Un objet, une œuvre: Joana Vasconcelos & le casque sèche-cheveux
Les murs de la galerie Gowen contemporary renferment une œuvre chargée d’histoire. Non, il ne s’agit pas d’une passementerie géante aux couleurs acidulées, mais bien d’un sèche-cheveux rétro réinterprété par Joana Vasconcelos. Cet objet culte, oublié sous nos latitudes, n’en est pas moins un symbole lié à la beauté noire en Afrique du Sud. Décryptage.
Avec Ubuntu, l’artiste lisboète rend hommage aux femmes sud-africaines. En sublimant le casque sèche-cheveux, qui évoque les salons de coiffure, elle met en lumière l’importance de la coiffure chez les femmes de couleur, qui est devenue de nos jours un acte de résistance et de revendications. En effet, depuis des décennies, les femmes aux cheveux crépus sont contraintes de se défriser les cheveux aux moyens de produits chimiques agressifs. Arborer des tresses ou autres coupes traditionnelles n’est plus une question purement esthétique mais permet d’affirmer avec fierté son appartenance à un groupe ethnique, tout en mettant en avant le fait de se sentir bien en restant naturel. Bien que l’apartheid ait pris fin en 1994, les femmes noires sont toujours victimes de discriminations et de préjugés qui s’en prennent souvent à la nature de leurs cheveux.

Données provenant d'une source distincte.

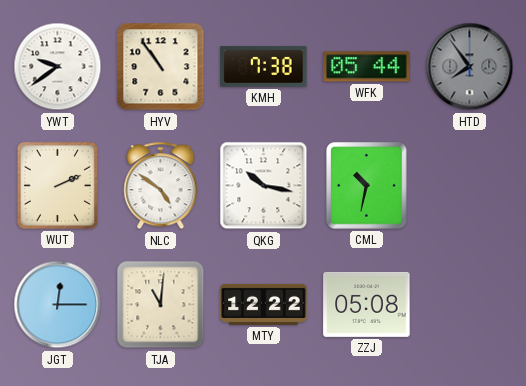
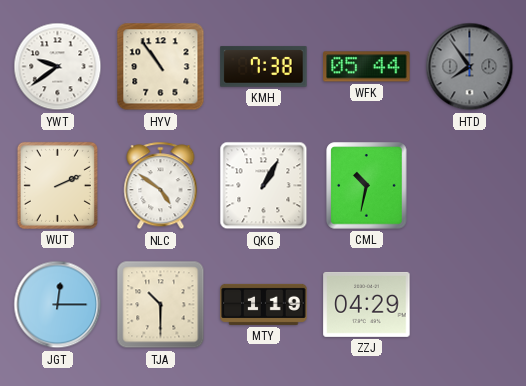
QKG: 10:17 -> 1:05
TJA: 11:01 -> 10:30
MTY: 12:22 -> 1:19
ZZJ: 05:08 -> 04:29
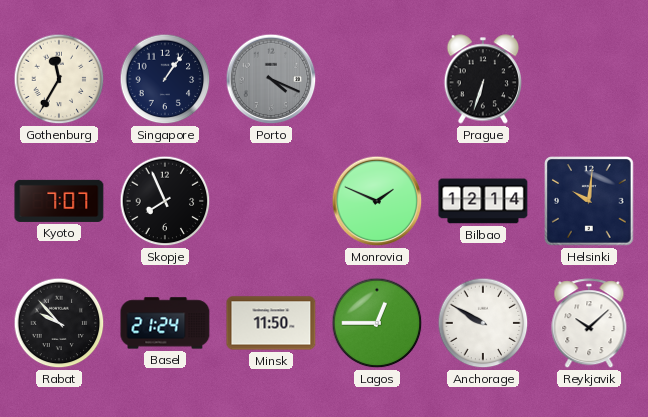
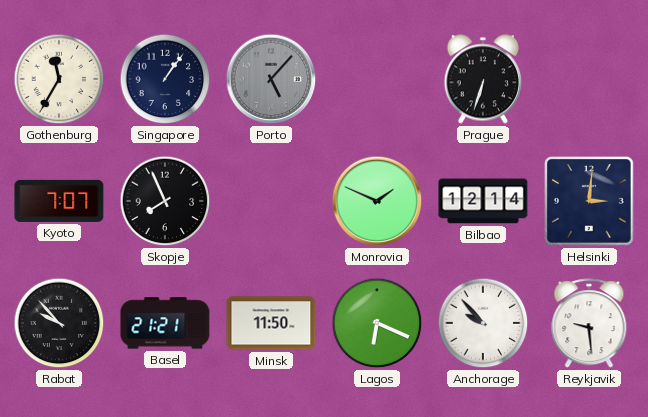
Porto: 4:19 -> 5:07
Helsinki: 10:01 -> 3:01
Basel: 21:24 -> 21:21
Lagos: 12:45 -> 6:19
Anchorage: 9:50 -> 9:53
Reykjavik: 10:08 -> 9:29
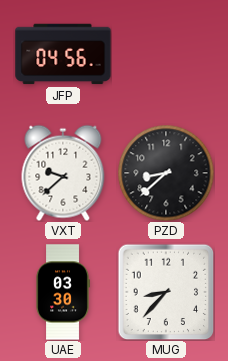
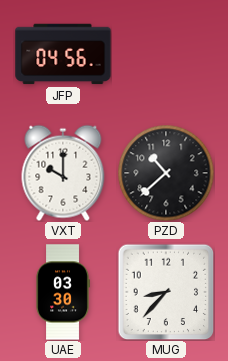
VXT: 9:38 -> 10:00
PZD: 8:38 -> 10:38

C’est le cas par exemple en 2016 au lycée Pretoria High School for Girls, où les filles aux cheveux crépus subissaient des discriminations de la part de professeurs, jugeant leur coupe « peu soignées » et les contraignant à devoir se les lisser. Cette situation les a poussées à créer une pétition en ligne qui a récolté 28’000 signatures et donné naissance au hashtag #StopRacismAtPretoriaGirlsHigh.
Joana Vasconcelos est particulièrement intéressée par la place de la femme dans la société, dont elle met en évidence l’artisanat. L’artiste a su au fil des années mettre en lumière des savoir-faire artisanaux portugais, pratiqués majoritairement par les femmes. Elle aime d’ailleurs nommer ces œuvres avec des noms évoquant des sujets sociétaux. Ici, le mot Ubuntu signifie humanité et fraternité dans les langues bantoues. Il a d’ailleurs été utilisé par Nelson Mandela et Desmond Tutu pour désigner un idéal de société opposé à la ségrégation, afin de promouvoir une réconciliation nationale. Cette oeuvre est porteuse d’espoir avec ses couleurs fraîches et très féminines. Les motifs rappellent l’art Ndebele qui se caractérise par l’utilisation perpétuelle du noir et blanc, rehaussé par des couleurs vives.
Comme toujours, Joana Vasconcelos a su rendre ces lettres de noblesse à l’artisanat féminin tout en lui apportant une touche de modernité.